Box 1. The natural history of neuromuscular disease models points to the future of disease modelling

In this issue of DMM, two articles aim to increase our understanding of the natural disease history of the myotubularin (Mtm1) KO mouse for XLMTM. The severe and progressive disorder XLMTM is caused by mutations in the myotubularin 1 (MTM1) gene that results in loss of expression and/or function of the MTM1 protein. The Mtm1 KO mouse is widely used to study XLMTM but a lack of knowledge on the disease pathomechanisms and natural disease history has hampered preclinical investigations. The articles by Sarikaya et al. (2022) and Buono et al. (2022) provide comprehensive longitudinal natural history data of the Mtm1 KO mouse. Through assessments of muscle functionality and histopathology, and proteomics and transcriptomics of a wide variety of skeletal muscles, they provide the field with vital information on disease pathology throughout the lifespan of the model.

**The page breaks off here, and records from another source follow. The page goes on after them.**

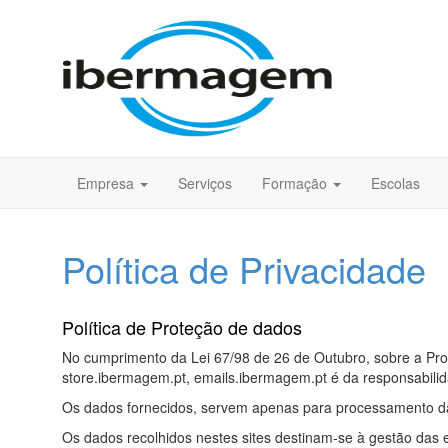
Empresa
Serviços
Formação
Escolas
Política de Privacidade
Política de Proteção de dados
No cumprimento da Lei 67/98 de 26 de Outubro, sobre a Pro
store.ibermagem.pt, emails.ibermagem.pt é da responsabil
Os dados fornecidos, servem apenas para processamento d
Os dados recolhidos nestes sites destinam-se à gestão das 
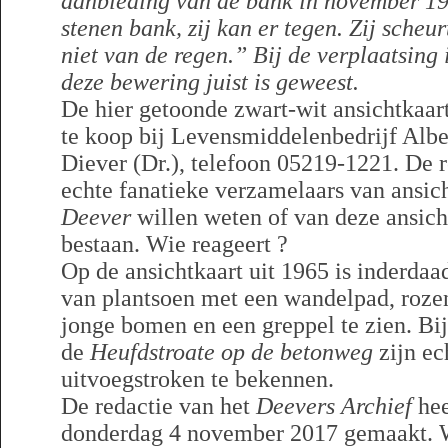
aanbieding van de bank in november 19
stenen bank, zij kan er tegen. Zij scheur
niet van de regen.”
Bij de verplaatsing 
deze bewering juist is geweest.
De hier getoonde zwart-wit ansichtkaa
te koop bij Levensmiddelenbedrijf Alb
Diever (Dr.), telefoon 05219-1221. De 
echte fanatieke verzamelaars van ansic
Deever
willen weten of van deze ansich
bestaan. Wie reageert ?
Op de ansichtkaart uit 1965 is inderda
van plantsoen met een wandelpad, roze
jonge bomen en een greppel te zien. Bij
de
Heufdstroate op de betonweg
zijn ec
uitvoegstroken te bekennen.
De redactie van het
Deevers Archief
hee
donderdag 4 november 2017 gemaakt. We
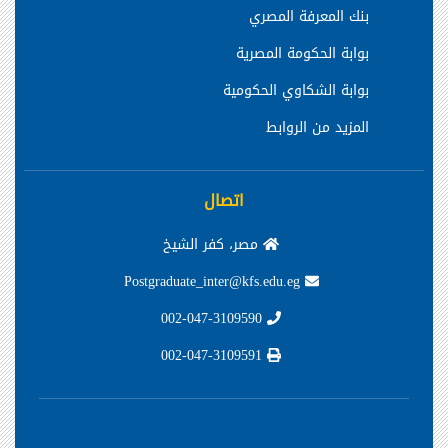
بنك المعرفة المصري
بوابة الحكومة المصرية
بوابة الشكاوي الحكومية
المزيد من الروابط
اتصال
مصر، كفر الشيخ
Postgraduate_inter@kfs.edu.eg
002-047-3109590
002-047-3109591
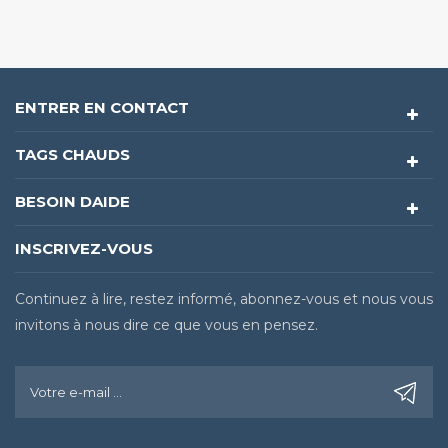
ENTRER EN CONTACT
TAGS CHAUDS
BESOIN DAIDE
INSCRIVEZ-VOUS
Continuez à lire, restez informé, abonnez-vous et nous vous
invitons à nous dire ce que vous en pensez.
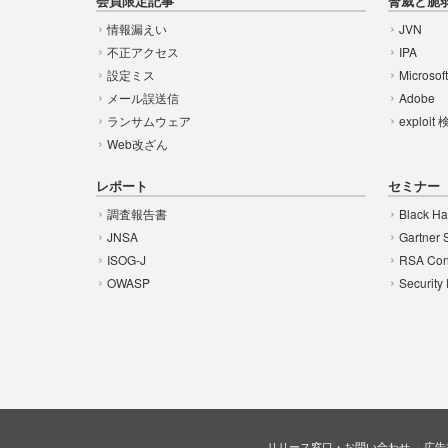
会員限定記事
脅威と脆
情報漏えい
JVN
不正アクセス
IPA
設定ミス
Microsof
メール誤送信
Adobe
ランサムウェア
exploit
Web改ざん
レポート
セミナー
調査報告書
Black Ha
JNSA
Gartner 
ISOG-J
RSA Con
OWASP
Security
リリース窓口・お問い合わせ
広告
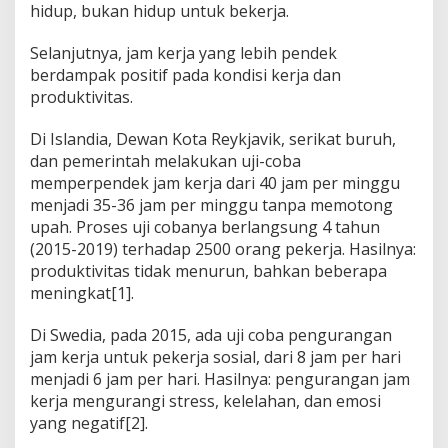
hidup, bukan hidup untuk bekerja.
Selanjutnya, jam kerja yang lebih pendek
berdampak positif pada kondisi kerja dan
produktivitas.
Di Islandia, Dewan Kota Reykjavik, serikat buruh,
dan pemerintah melakukan uji-coba
memperpendek jam kerja dari 40 jam per minggu
menjadi 35-36 jam per minggu tanpa memotong
upah. Proses uji cobanya berlangsung 4 tahun
(2015-2019) terhadap 2500 orang pekerja. Hasilnya:
produktivitas tidak menurun, bahkan beberapa
meningkat[1].
Di Swedia, pada 2015, ada uji coba pengurangan
jam kerja untuk pekerja sosial, dari 8 jam per hari
menjadi 6 jam per hari. Hasilnya: pengurangan jam
kerja mengurangi stress, kelelahan, dan emosi
yang negatif[2].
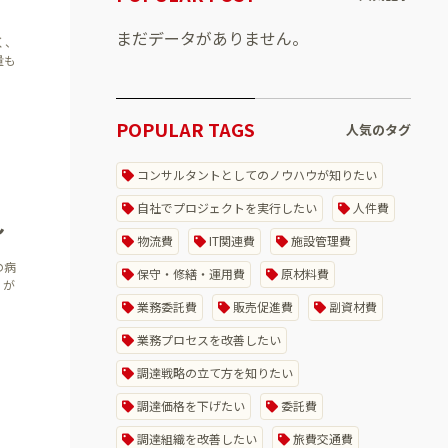
まだデータがありません。
く、
量も
POPULAR TAGS
人気のタグ
コンサルタントとしてのノウハウが知りたい
自社でプロジェクトを実行したい
人件費
～
物流費
IT関連費
施設管理費
の病
保守・修繕・運用費
原材料費
」が
業務委託費
販売促進費
副資材費
業務プロセスを改善したい
調達戦略の立て方を知りたい
調達価格を下げたい
委託費
調達組織を改善したい
旅費交通費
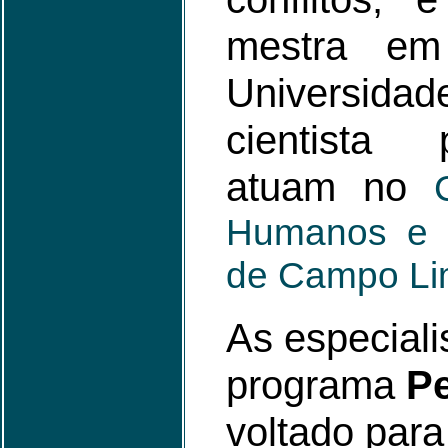
mestra em
Universidad
cientista 
atuam no
Humanos e 
de Campo Li
As especiali
programa
Pe
voltado par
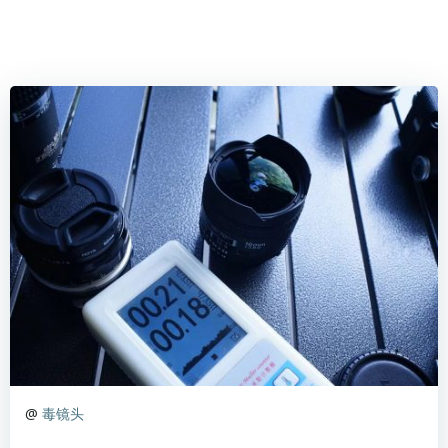
@
毒镜头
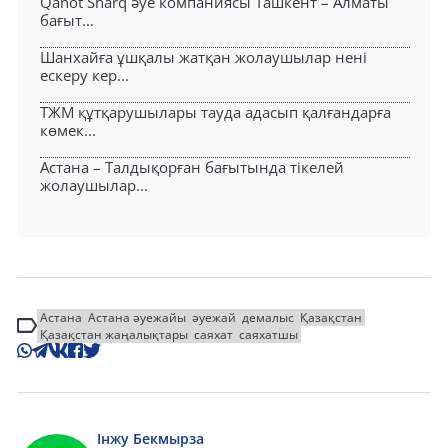
Qanot Sharq әуе компаниясы Ташкент – Алматы
бағыт...
Шанхайға ұшқалы жатқан жолаушылар нені
ескеру кер...
ТЖМ құтқарушылары тауда адасып қалғандарға
көмек...
Астана – Талдықорған бағытында тікелей
жолаушылар...
Астана
Астана әуежайы
әуежай
демалыс
Қазақстан
Қазақстан жаңалықтары
саяхат
саяхатшы
Інжу Бекмырза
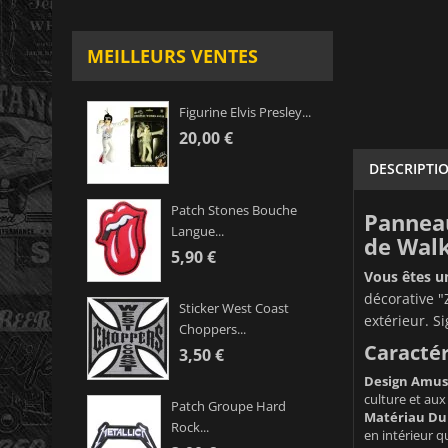
MEILLEURS VENTES
Figurine Elvis Presley...
20,00 €
DESCRIPTI
Patch Stones Bouche
Panneau
Langue...
de Wal
5,90 €
Vous êtes un
décorative "
Sticker West Coast
extérieur. S
Choppers...
Caractér
3,50 €
Design Amus
culture et aux
Patch Groupe Hard
Matériau Du
Rock...
en intérieur q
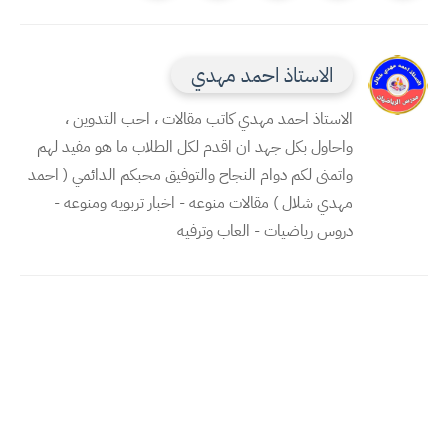
الاستاذ احمد مهدي
الاستاذ احمد مهدي كاتب مقالات ، احب التدوين ،
واحاول بكل جهد ان اقدم لكل الطلاب ما هو مفيد لهم
واتمنى لكم دوام النجاح والتوفيق محبكم الدائمي ( احمد
مهدي شلال ) مقالات منوعه - اخبار تربويه ومنوعه -
دروس رياضيات - العاب وترفيه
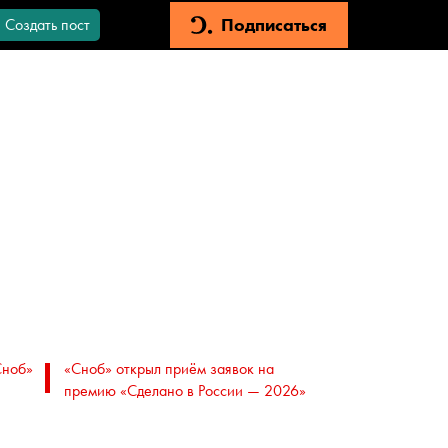
Подписаться
Создать пост
Сноб»
«Сноб» открыл приём заявок на
премию «Сделано в России — 2026»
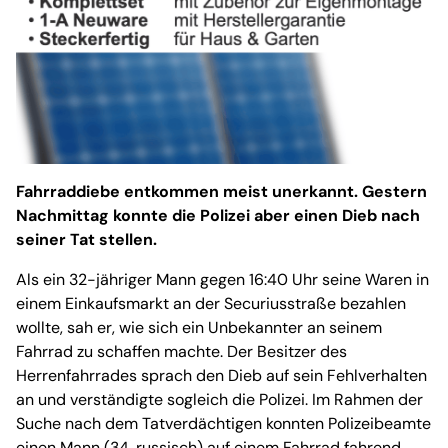
Fahrraddiebe entkommen meist unerkannt. Gestern
Nachmittag konnte die Polizei aber einen Dieb nach
seiner Tat stellen.
Als ein 32-jähriger Mann gegen 16:40 Uhr seine Waren in
einem Einkaufsmarkt an der Securiusstraße bezahlen
wollte, sah er, wie sich ein Unbekannter an seinem
Fahrrad zu schaffen machte. Der Besitzer des
Herrenfahrrades sprach den Dieb auf sein Fehlverhalten
an und verständigte sogleich die Polizei. Im Rahmen der
Suche nach dem Tatverdächtigen konnten Polizeibeamte
einen Mann (34, russisch) auf einem Fahrrad fahrend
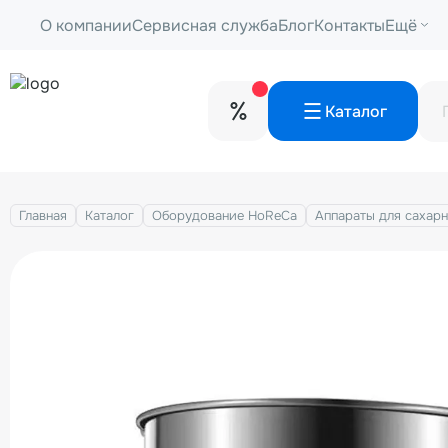
О компании
Сервисная служба
Блог
Контакты
Ещё
Каталог
Главная
Каталог
Оборудование HoReCa
Аппараты для сахарн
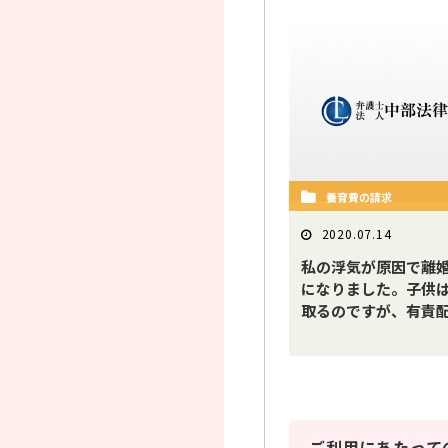
養育費の請求
2020.07.14
私の浮気が原因で離
になりました。子供
取るのですが、有責配.
ご利用にあたって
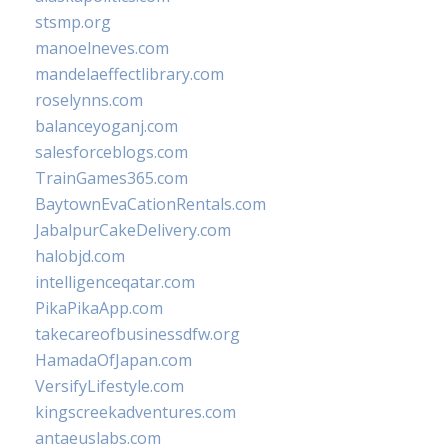
stsmp.org
manoelneves.com
mandelaeffectlibrary.com
roselynns.com
balanceyoganj.com
salesforceblogs.com
TrainGames365.com
BaytownEvaCationRentals.com
JabalpurCakeDelivery.com
halobjd.com
intelligenceqatar.com
PikaPikaApp.com
takecareofbusinessdfw.org
HamadaOfJapan.com
VersifyLifestyle.com
kingscreekadventures.com
antaeuslabs.com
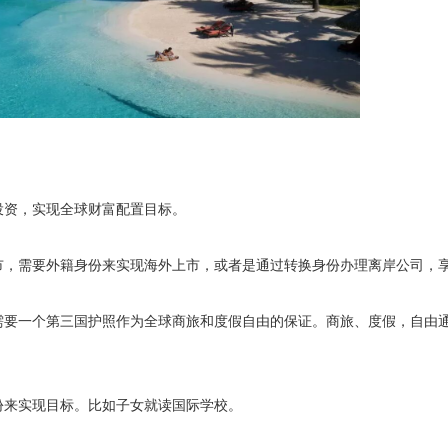
投资，实现全球财富配置目标。
市，需要外籍身份来实现海外上市，或者是通过转换身份办理离岸公司，
需要一个第三国护照作为全球商旅和度假自由的保证。商旅、度假，自由
份来实现目标。比如子女就读国际学校。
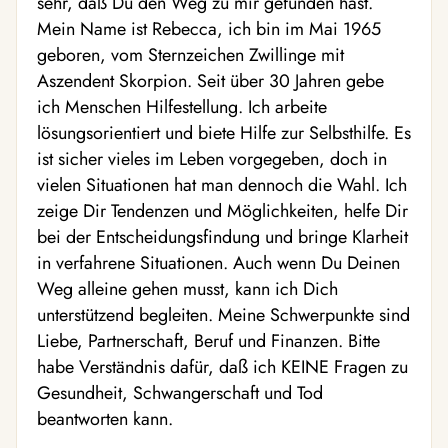
sehr, daß Du den Weg zu mir gefunden hast.
Mein Name ist Rebecca, ich bin im Mai 1965
geboren, vom Sternzeichen Zwillinge mit
Aszendent Skorpion. Seit über 30 Jahren gebe
ich Menschen Hilfestellung. Ich arbeite
lösungsorientiert und biete Hilfe zur Selbsthilfe. Es
ist sicher vieles im Leben vorgegeben, doch in
vielen Situationen hat man dennoch die Wahl. Ich
zeige Dir Tendenzen und Möglichkeiten, helfe Dir
bei der Entscheidungsfindung und bringe Klarheit
in verfahrene Situationen. Auch wenn Du Deinen
Weg alleine gehen musst, kann ich Dich
unterstützend begleiten. Meine Schwerpunkte sind
Liebe, Partnerschaft, Beruf und Finanzen. Bitte
habe Verständnis dafür, daß ich KEINE Fragen zu
Gesundheit, Schwangerschaft und Tod
beantworten kann.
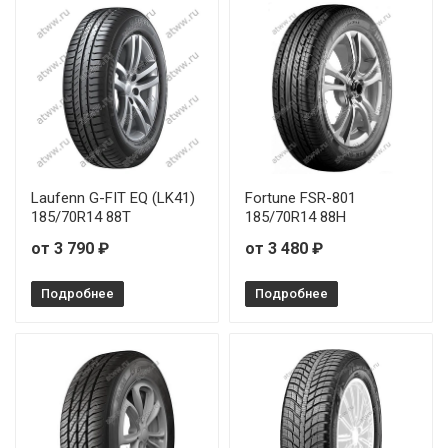
Laufenn G-FIT EQ (LK41)
Fortune FSR-801
185/70R14 88T
185/70R14 88H
от 3 790 ₽
от 3 480 ₽
Подробнее
Подробнее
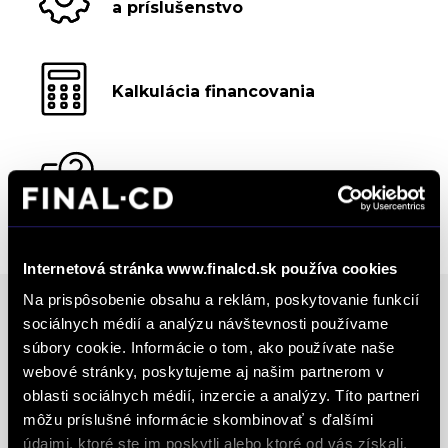
a príslušenstvo
Kalkulácia financovania
Výkup vozidiel
Internetová stránka www.finalcd.sk používa cookies
Na prispôsobenie obsahu a reklám, poskytovanie funkcií
sociálnych médií a analýzu návštevnosti používame
Ocenenia
súbory cookie. Informácie o tom, ako používate naše
webové stránky, poskytujeme aj našim partnerom v
oblasti sociálnych médií, inzercie a analýzy. Títo partneri
FINAL-CD získalo prestížny certifikát AAA Highest
môžu príslušné informácie skombinovať s ďalšími
Creditworthiness, tento certifikát je jedným z
údajmi, ktoré ste im poskytli alebo ktoré od vás získali,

Furthermore, Buono and colleagues confirmed the applicability of the Mtm1 KO mouse for studying the therapeutic effects of Dnm2 reduction by using antisense oligonucleotides. These articles also identify which functional, histological and molecular outcome measures are most appropriate for future preclinical trials. This is likely to improve the quality of future preclinical studies for XLMTM and increase the predictability of success of therapeutic approaches in clinical settings.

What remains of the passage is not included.